Based on fuel consumption analyses an LNG fuel tank size of approximately 6,000 m3 was found to be optimal, with bunkering in Australia for the round-trip. Several locations for the LNG fuel tank were considered, and finally the optimal solution was found – with the two LNG fuel tanks placed directly above the engine room and submerged a few meters below the main deck. This innovative design offers protection for the fuel tanks, enhances fire protection, and does not reduce the cargo carrying capacity, even for volumetric cargoes such as coal.
“We hope this mutual collaboration will contribute to building the positive momentum of the industry to meet environmental and social requirements. We would like to renew our commitment to promote the further development of environmental technologies to achieve more sustainable ocean transportation,” said Toshiaki Tanaka, Managing Executive Officer, Director General, Dry Bulk Business Unit from Mitsui O.S.K. Lines, Ltd.
“An important part of the JIP was conducting the financial feasibility study for the design,” said Mike Utsler, Woodside Chief
Operations Officer. “We looked at a wide range of capital and operational costs, including LNG and low sulfur fuel oil price sensitivities, as well as conducting a high-level bunker supply chain assessment. Based on this we found that, under the most realistic scenario, the payback period for the design was under 10 years, and under the optimistic projection just 6.7 years.”
“This joint industry project has shown us the power of a collaborative approach to a regulatory step change,” said David O'Brien, Principal Advisor, Rio Tinto. “Outside the JIP, we can be partners, competitors, suppliers and principals but inside the JIP, the common goal is clear and has shown to be achievable. We strongly support this type of collective industry approach when faced with an uncertain target.”
“As a member of the global shipping community, U-Ming continuously explores the latest technology and business models to enhance the protection of the environment,” said C.K. Ong, President of U-Ming Marine Transport Corp. “The 'Green Corridor' JIP is a collaboration of expertise and competence from like-minded people working towards a common goal. We truly believe the Green Dolphin 210 would result in an outstanding ecological footprint and business performance. By teamwork, we go further.”

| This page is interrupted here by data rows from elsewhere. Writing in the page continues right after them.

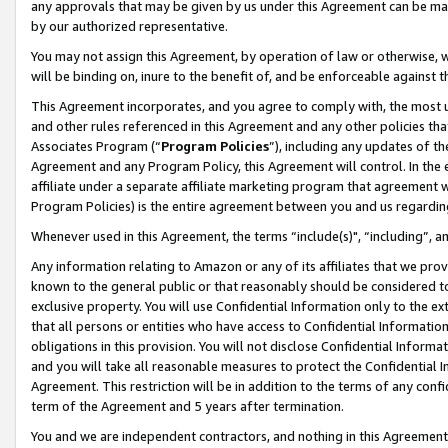
any approvals that may be given by us under this Agreement can be made,
by our authorized representative.
You may not assign this Agreement, by operation of law or otherwise, wi
will be binding on, inure to the benefit of, and be enforceable against 
This Agreement incorporates, and you agree to comply with, the most up-
and other rules referenced in this Agreement and any other policies th
Associates Program (“
Program Policies
”), including any updates of th
Agreement and any Program Policy, this Agreement will control. In th
affiliate under a separate affiliate marketing program that agreement 
Program Policies) is the entire agreement between you and us regardin
Whenever used in this Agreement, the terms “include(s)", “including”, 
Any information relating to Amazon or any of its affiliates that we pro
known to the general public or that reasonably should be considered to
exclusive property. You will use Confidential Information only to the
that all persons or entities who have access to Confidential Informatio
obligations in this provision. You will not disclose Confidential Informa
and you will take all reasonable measures to protect the Confidential In
Agreement. This restriction will be in addition to the terms of any con
term of the Agreement and 5 years after termination.
You and we are independent contractors, and nothing in this Agreement wi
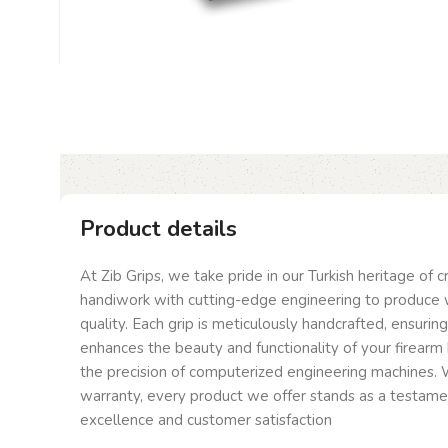
Product details
At Zib Grips, we take pride in our Turkish heritage of 
handiwork with cutting-edge engineering to produce 
quality. Each grip is meticulously handcrafted, ensurin
enhances the beauty and functionality of your firearm 
the precision of computerized engineering machines. W
warranty, every product we offer stands as a testam
excellence and customer satisfaction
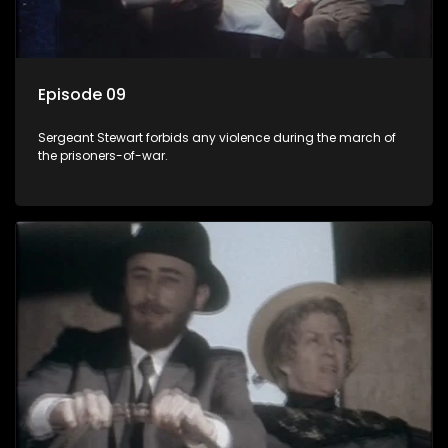
Episode 09
Sergeant Stewart forbids any violence during the march of
the prisoners-of-war.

According to DNV GL, the new, innovative Newcastlemax design developed in the "Green Corridor" JIP offers unique solutions for cost efficient, safe and flexible operations. By gathering key stakeholders representing the wider value chain of iron ore and coal transportation, a more robust, commercially viable and safe LNG-fueled bulk carrier design has been developed, to a stage where it is ready to serve as the outline specification for newbuilding orders in 2017.